O Carnaval de 1919 foi o último em que se brincou com músicas lançadas no decorrer do ano ou em anos anteriores — marchas-rancho, polcas, tangos, maxixes, ragtimes, one-steps, e até mesmo valsas e árias de ópera. A palavra “samba” só então estava deixando de significar baile ou pagode para designar um ritmo — mesmo que, como em “Pelo telefone”, esse ritmo ainda fosse o maxixe. Quanto a este, ia longe o tempo em que, no Brasil, dançá-lo podia render uma excomunhão. Em 1919, o maxixe — matchiche, como se dizia na Europa — já fora não apenas assimilado como estava começando a sair de moda. O único a ainda vê-lo como coisa do demônio era o jornalista, escritor e ex-padre mineiro Antonio Torres, que falava da sua “canalhice bárbara” e dizia que a visão de um casal entregue ao seu “enlace impudico” bastava para revelar a “fisionomia reles” do povo brasileiro.

A festa daquele ano rendeu um filme, depois perdido e nunca encontrado: o musical O Carnaval de 1919, produzido pela Nacional Film. Mudo, naturalmente, mas com música a cargo do trio Pepe, Oterito e Raul, os três cantando em pessoa por trás da tela. Raul era o jovem Raul Roulien, futuramente célebre como ator, diretor e produtor, ao lado de seu irmão Francisco Pepe e da cantora Oterito. Era o “cinema cantado”, uma das sensações da época.

Na Quarta-Feira de Cinzas, o Rio despertou convicto de que vivera o maior Carnaval de sua história. Exceto pelos punguistas de sempre, pelos comas alcoólicos e pelos corações partidos, tudo correra bem — só nove meses depois se saberia a enorme quantidade de “filhos do Carnaval”, gerados naquele período. A manhã de Cinzas era a hora da busca pelos enjeitados, outra tradição do Carnaval. Crianças desacompanhadas, abandonadas pelos pais, eram encontradas chorando nas ruas e levadas às delegacias para posterior resgate. Idosos também eram recolhidos nas calçadas, confusos e desorientados, e igualmente encaminhados. Seus parentes tinham se esquecido deles — “ao entusiasmo dos três dias”, segundo a Gazeta de Notícias.

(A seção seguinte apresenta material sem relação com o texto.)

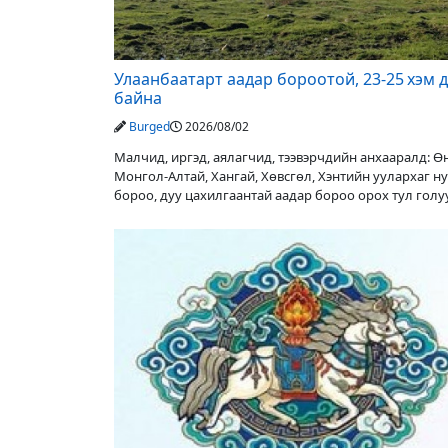
Улаанбаатарт аадар бороотой, 23-25 хэм 
байна
Burged
2026/08/02
Малчид, иргэд, аялагчид, тээвэрчдийн анхааралд: 
Монгол-Алтай, Хангай, Хөвсгөл, Хэнтийн уулархаг н
бороо, дуу цахилгаантай аадар бороо орох тул гол
түвшин нэмэгдэх, нөөлөг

Já com o sol quente, assim que o último folião, resignado, foi para casa dormir, chegaram os trapeiros — os vendedores de papel velho, para recolher as montanhas de serpentina deixadas para trás. O jornal A Noite estimou que o Carnaval de 1919 produzira quarenta toneladas de papel e que isso renderia aos trapeiros, a cem réis o quilo, quatro contos de réis.

Valor que, hoje, não temos como avaliar. Mas devia ser bom dinheiro, a justificar que esses profissionais, no luto do Carnaval, varejassem cada canto das ruas, em busca dos despojos da grande cidade.